Bob Phillips
05-25-2005, 04:34 PM
In the few weeks that I have visiting this forum, I have seen a number of responses from brettdj advocating the use of Regular Expressions.I have a problem with RegExp, so I thought I would throw it out as a challenge to see if anyone can take what I have done to its conclusion. I have addressed this post at brettdj, but I would love to hear suggestions from anyone. What's in it for you? Okay, a virtual bottle of Lagavulin to the winner (virtual means that, you win it, but as I can't deliver, I will drink it for you - I will let you know what it tastes like though :) ).
As a quick aside, I tend not to advocate the use of RegExp for problem solving. Not because they are not good, they are great, and are the ideal tool for most (all?) text pasring problems. I don't advocate them on the basis of future maintainability. IMO, RegExp are not intuitive and not something that you use every day. RegExp to me seem somthing for the real obscure language function geek, or the super brains like Harlan Grove, not for us lesser mortals. Couple that with the fact that they are not like the high-level languages that we mainly use nowadays, this means that when you want to change a RegExp, finding the skills is difficult, so we either pay big bucks for a RegExp geek, or we do it another way. I know which way my vote goes.
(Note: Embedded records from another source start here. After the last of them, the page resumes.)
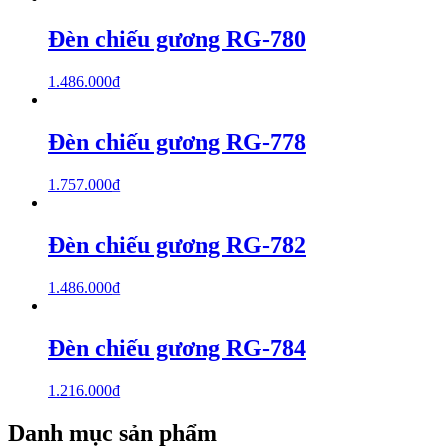
Đèn chiếu gương RG-780
1.486.000
₫
Đèn chiếu gương RG-778
1.757.000
₫
Đèn chiếu gương RG-782
1.486.000
₫
Đèn chiếu gương RG-784
1.216.000
₫
Danh mục sản phẩm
Anyway I digress, and onto the problem. I am sure you have come across as many questions as I have regarding splitting a name pair (surname & forename, or vices versa) into separate components. This has always seemed an ideal candidate for RegExp to me (although I never offer it in my responses to such questions for the reasons stated above), but when I was buiding my sort add-in I decided to use RegExp in the function to sort by name. Obviously I need to cater for all varities of name, such as
- Mr Alan Jones
- Ian St John
- Peter McDougall
- Peter MacDougall
- Baron von Richtofen
etc. etc.
The problem is, with my RegExp skills (or lack of such), I couldn't get a RegExp to do it all. I had to add some code to pre-process the data before I passed it to my RegExp routine. The things I couldn't manage were the Mc, Mac issues (they need to be processed as the first M names, and St, also as the first S, and ensuring that the Fornename and Surname are capitalized (so that Jim jones doesn't get sorted after Alan Minter), and treating von and Von, van and Van as the same.
This is the RegExp parser, nothing unusal here
'---------------------------------------------------------------------
Private Function RESubString(Inp As String, _
Pattern As String, _
Optional N As Long = 0) As String
'---------------------------------------------------------------------
Dim oRegExp As Object, m As Object
On Error GoTo RE_error
Set oRegExp = CreateObject("VBScript.RegExp")
oRegExp.Pattern = Pattern
oRegExp.Global = True
Set m = oRegExp.Execute(Inp)
RESubString = IIf(m.Count > 0, m(N).Value, "")
GoTo RE_Exit
RE_error:
RESubString = "RE Error"
RE_Exit:
Set oRegExp = Nothing
On Error GoTo 0
End Function
This is the original calling routine which sets up the parsing string (you can see one of my other attempts)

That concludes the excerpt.